Giter Club home page Giter Club logo

selfservicekiosk-audio-streaming's Introduction

License

Google Cloud / Dialogflow - Self Service Kiosk Demo

Open in Cloud Shell

A best practice for streaming audio from a browser microphone to Dialogflow or Google Cloud STT by using websockets.

Airport SelfService Kiosk demo, to demonstrate how microphone streaming to GCP works, from a web application.

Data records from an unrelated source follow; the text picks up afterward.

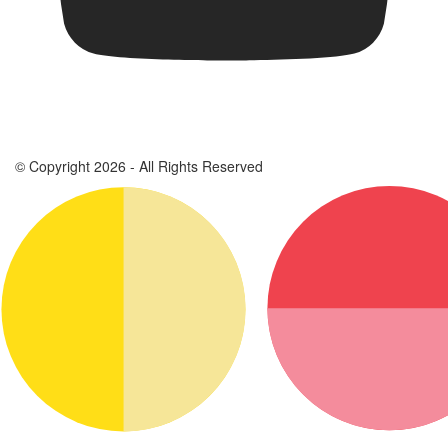
© Copyright 2026 - All Rights Reserved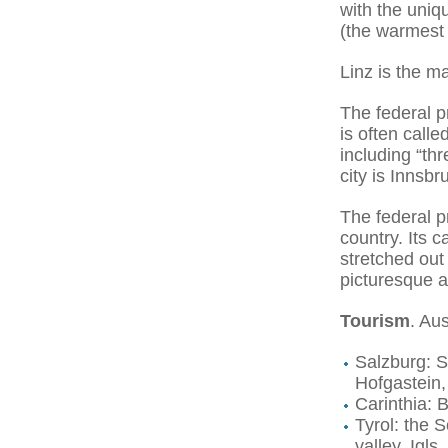
with the uni
(the warmest
Linz is the m
The federal p
is often call
including “th
city is Innsbr
The federal p
country. Its 
stretched out 
picturesque a
Tourism
. Aus
Salzburg: S
Hofgastein,
Carinthia: 
Tyrol: the S
valley, Igl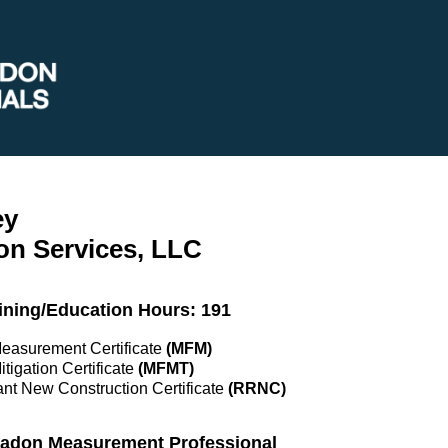
ey
on Services, LLC
ining/Education Hours: 191
Measurement Certificate
(MFM)
itigation Certificate
(MFMT)
nt New Construction Certificate
(RRNC)
 Radon Measurement Professional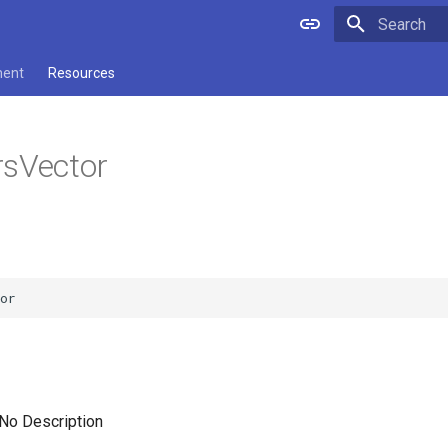
Type to star
ment
Resources
rsVector
 No Description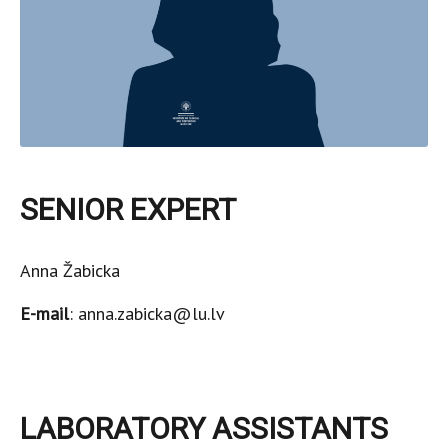
SENIOR EXPERT
Anna Žabicka
E-mail
: anna.zabicka@lu.lv
LABORATORY ASSISTANTS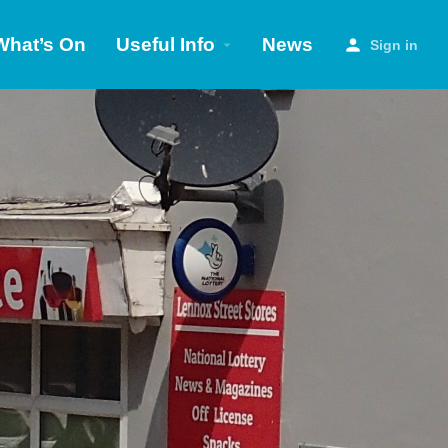
What’s On
Useful Info
News
Sign in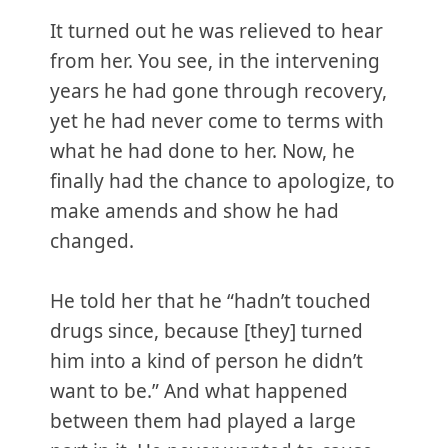
It turned out he was relieved to hear
from her. You see, in the intervening
years he had gone through recovery,
yet he had never come to terms with
what he had done to her. Now, he
finally had the chance to apologize, to
make amends and show he had
changed.
He told her that he “hadn’t touched
drugs since, because [they] turned
him into a kind of person he didn’t
want to be.” And what happened
between them had played a large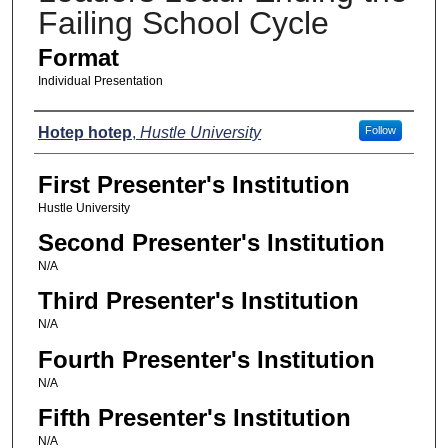
Failing School Cycle
Format
Individual Presentation
Presenters
Hotep hotep
,
Hustle University
Follow
First Presenter's Institution
Hustle University
Second Presenter's Institution
N/A
Third Presenter's Institution
N/A
Fourth Presenter's Institution
N/A
Fifth Presenter's Institution
N/A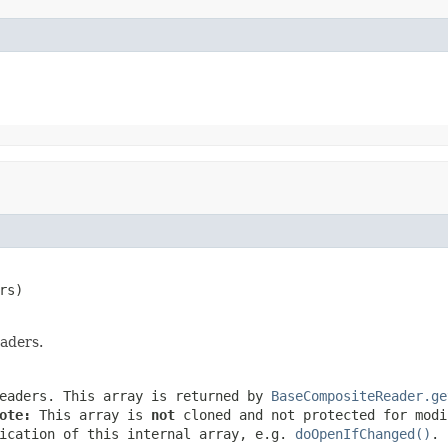
rs)

aders.
eaders. This array is returned by
BaseCompositeReader.ge
ote:
This array is
not
cloned and not protected for modi
ication of this internal array, e.g.
doOpenIfChanged()
.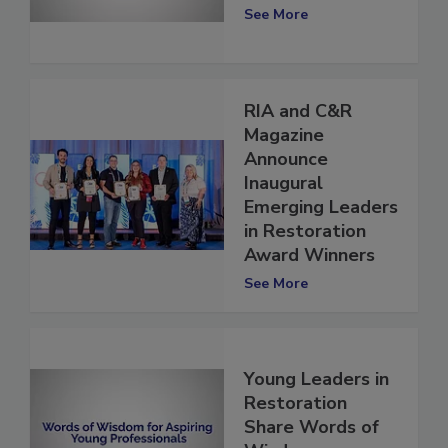
“Why”
See More
RIA and C&R
Magazine
Announce
Inaugural
Emerging Leaders
in Restoration
Award Winners
See More
Young Leaders in
Restoration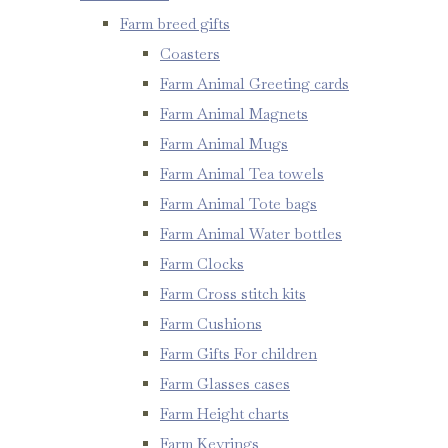
Farm breed gifts
Coasters
Farm Animal Greeting cards
Farm Animal Magnets
Farm Animal Mugs
Farm Animal Tea towels
Farm Animal Tote bags
Farm Animal Water bottles
Farm Clocks
Farm Cross stitch kits
Farm Cushions
Farm Gifts For children
Farm Glasses cases
Farm Height charts
Farm Keyrings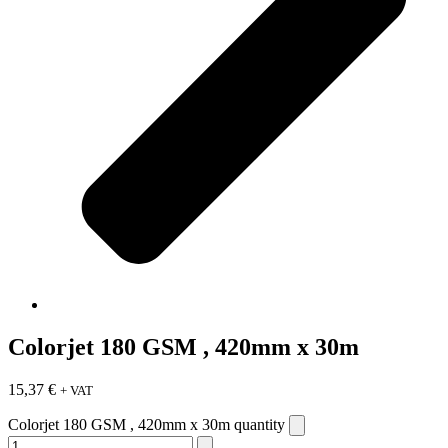
Colorjet 180 GSM , 420mm x 30m
15,37
€
+ VAT
Colorjet 180 GSM , 420mm x 30m quantity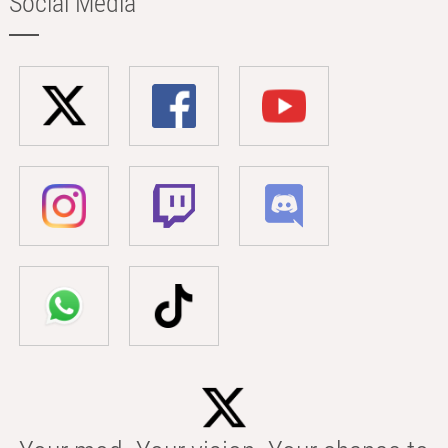
Social Media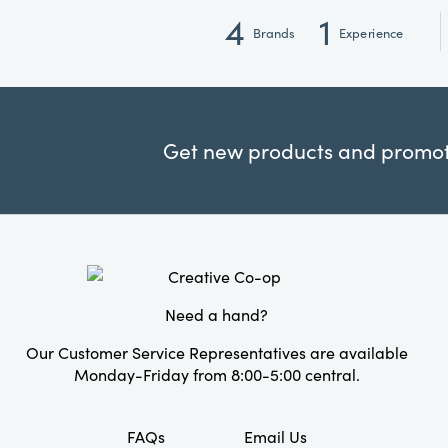
4
1
Brands
Experience
Get new products and promoti
Need a hand?
Our Customer Service Representatives are available
Monday-Friday from 8:00-5:00 central.
FAQs
Email Us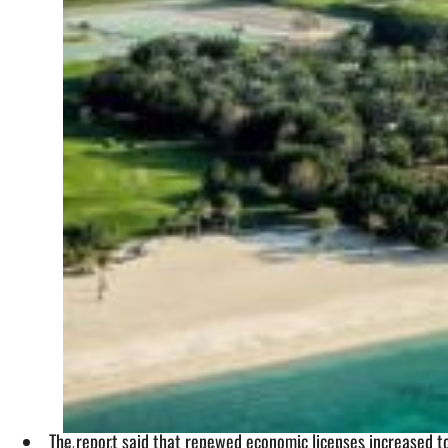
The report said that renewed economic licenses increased t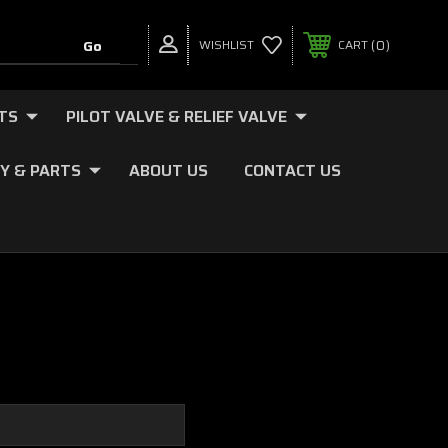
0
WISHLIST
CART
TS
PILOT VALVE & RELIEF VALVE
Y & PARTS
ABOUT US
CONTACT US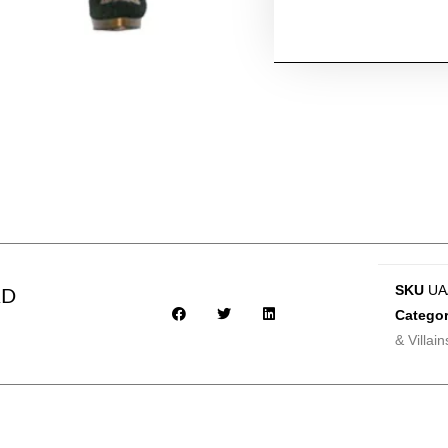
SKU
UA
AD
Categor
& Villain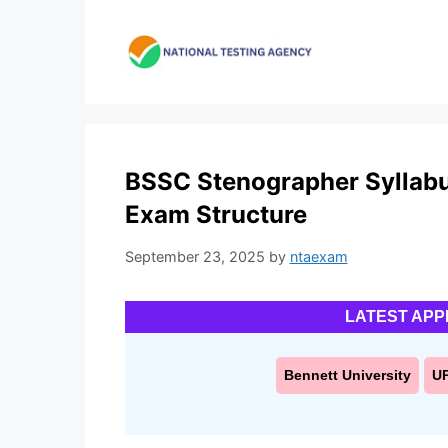
Skip
to
content
BSSC Stenographer Syllab
Exam Structure
September 23, 2025
by
ntaexam
LATEST APP
Bennett University
U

It makes use of the following GCP resources:

  • Dialogflow & Knowledge Bases
  • Speech to Text
  • Text to Speech
  • Translate API
  • (optionally) App Engine Flex

In this demo, you can start recording your voice, it will display answers on a screen and synthesize the speech.

alt text

alt text

Live demo

A working demo can be found here: http://selfservicedesk.appspot.com/

Blog posts

I wrote very extensive blog articles on how to setup your streaming project. Want to exactly learn how this code works? Have a start here:

Blog 1: Introduction to the GCP conversational AI components, and integrating your own voice AI in a web app.
Blog 2: Building a client-side web application which streams audio from a browser microphone to a server.
Blog 3: Building a web server which receives a browser microphone stream and uses Dialogflow or the Speech to Text API for retrieving text results.
Blog 4: Getting Audio Data from Text (Text to Speech) and play it in your browser.

Slides & Video

There's a presentation and a video that accompanies the tutorial.

Slidedeck AudioStreaming

Setup Local Environment

Get a Node.js environment

  1. apt-get install nodejs -y

  2. apt-get npm

Get an Angular environment

  1. sudo npm install -g @angular/cli

Clone Repo

  1. git clone https://github.com/dialogflow/selfservicekiosk-audio-streaming.git selfservicekiosk

  2. Set the PROJECT_ID variable: export PROJECT_ID=[gcp-project-id]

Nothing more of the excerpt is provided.